▸ Task goal: Verbatim copy, images excluded: write out each record shown below.

▸ Listed records:
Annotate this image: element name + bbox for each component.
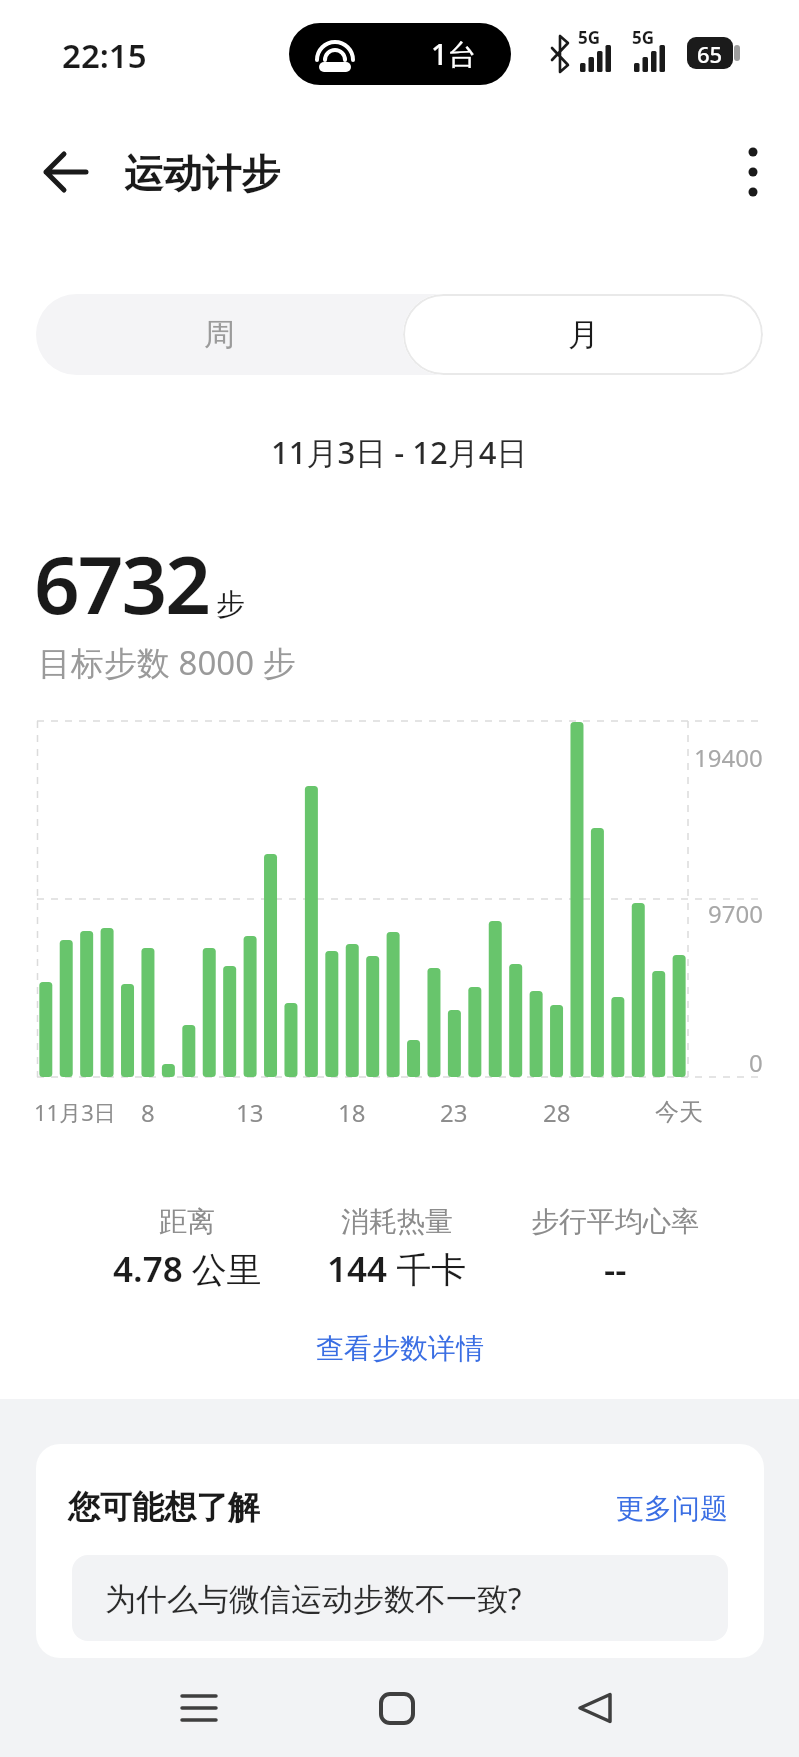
- staticText: 9700: [708, 897, 763, 930]
- staticText: 1台: [431, 34, 477, 74]
- button[interactable]: 周: [36, 294, 403, 375]
- button[interactable]: [155, 1664, 243, 1752]
- button[interactable]: 月: [403, 294, 763, 375]
- button[interactable]: [353, 1664, 441, 1752]
- staticText: 23: [440, 1096, 468, 1129]
- staticText: 18: [338, 1096, 366, 1129]
- staticText: 144 千卡: [327, 1245, 467, 1293]
- staticText: 4.78 公里: [113, 1245, 262, 1293]
- staticText: 月: [568, 315, 599, 354]
- staticText: 11月3日 - 12月4日: [271, 431, 528, 473]
- staticText: 步: [216, 586, 245, 623]
- button[interactable]: [718, 136, 788, 208]
- button[interactable]: 查看步数详情: [250, 1325, 550, 1371]
- staticText: --: [604, 1245, 627, 1293]
- staticText: 为什么与微信运动步数不一致?: [105, 1577, 522, 1619]
- staticText: 今天: [655, 1097, 703, 1127]
- staticText: 步行平均心率: [531, 1204, 699, 1239]
- staticText: 8: [141, 1096, 155, 1129]
- staticText: 消耗热量: [341, 1204, 453, 1239]
- staticText: 运动计步: [124, 149, 280, 198]
- staticText: 更多问题: [616, 1491, 728, 1526]
- staticText: 65: [697, 39, 723, 67]
- staticText: 5G: [578, 26, 601, 46]
- staticText: 13: [236, 1096, 264, 1129]
- button[interactable]: [551, 1664, 639, 1752]
- staticText: 距离: [159, 1204, 215, 1239]
- staticText: 22:15: [62, 33, 147, 75]
- staticText: 0: [749, 1046, 763, 1079]
- staticText: 28: [543, 1096, 571, 1129]
- staticText: 5G: [632, 26, 655, 46]
- staticText: 19400: [694, 741, 763, 774]
- staticText: 目标步数 8000 步: [38, 640, 296, 685]
- staticText: 周: [204, 315, 235, 354]
- staticText: 6732: [34, 528, 210, 637]
- staticText: 您可能想了解: [68, 1487, 260, 1527]
- staticText: 查看步数详情: [316, 1331, 484, 1366]
- button[interactable]: 为什么与微信运动步数不一致?: [72, 1555, 728, 1641]
- button[interactable]: 更多问题: [568, 1487, 728, 1529]
- staticText: 11月3日: [34, 1097, 116, 1127]
- button[interactable]: [28, 136, 104, 208]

▸ Solution for this task:
Annotate this image: element name + bbox for each component.
- staticText: 9700: [708, 897, 763, 930]
- staticText: 1台: [431, 34, 477, 74]
- button[interactable]: 周: [36, 294, 403, 375]
- button[interactable]: [155, 1664, 243, 1752]
- button[interactable]: 月: [403, 294, 763, 375]
- button[interactable]: [353, 1664, 441, 1752]
- staticText: 23: [440, 1096, 468, 1129]
- staticText: 18: [338, 1096, 366, 1129]
- staticText: 144 千卡: [327, 1245, 467, 1293]
- staticText: 4.78 公里: [113, 1245, 262, 1293]
- staticText: 月: [568, 315, 599, 354]
- staticText: 11月3日 - 12月4日: [271, 431, 528, 473]
- staticText: 步: [216, 586, 245, 623]
- button[interactable]: [718, 136, 788, 208]
- button[interactable]: 查看步数详情: [250, 1325, 550, 1371]
- staticText: --: [604, 1245, 627, 1293]
- staticText: 为什么与微信运动步数不一致?: [105, 1577, 522, 1619]
- staticText: 今天: [655, 1097, 703, 1127]
- staticText: 步行平均心率: [531, 1204, 699, 1239]
- staticText: 8: [141, 1096, 155, 1129]
- staticText: 消耗热量: [341, 1204, 453, 1239]
- staticText: 运动计步: [124, 149, 280, 198]
- staticText: 更多问题: [616, 1491, 728, 1526]
- staticText: 65: [697, 39, 723, 67]
- staticText: 5G: [578, 26, 601, 46]
- staticText: 13: [236, 1096, 264, 1129]
- button[interactable]: [551, 1664, 639, 1752]
- staticText: 距离: [159, 1204, 215, 1239]
- staticText: 22:15: [62, 33, 147, 75]
- staticText: 0: [749, 1046, 763, 1079]
- staticText: 28: [543, 1096, 571, 1129]
- staticText: 5G: [632, 26, 655, 46]
- staticText: 19400: [694, 741, 763, 774]
- staticText: 目标步数 8000 步: [38, 640, 296, 685]
- staticText: 周: [204, 315, 235, 354]
- staticText: 6732: [34, 528, 210, 637]
- staticText: 您可能想了解: [68, 1487, 260, 1527]
- staticText: 查看步数详情: [316, 1331, 484, 1366]
- button[interactable]: 为什么与微信运动步数不一致?: [72, 1555, 728, 1641]
- button[interactable]: 更多问题: [568, 1487, 728, 1529]
- staticText: 11月3日: [34, 1097, 116, 1127]
- button[interactable]: [28, 136, 104, 208]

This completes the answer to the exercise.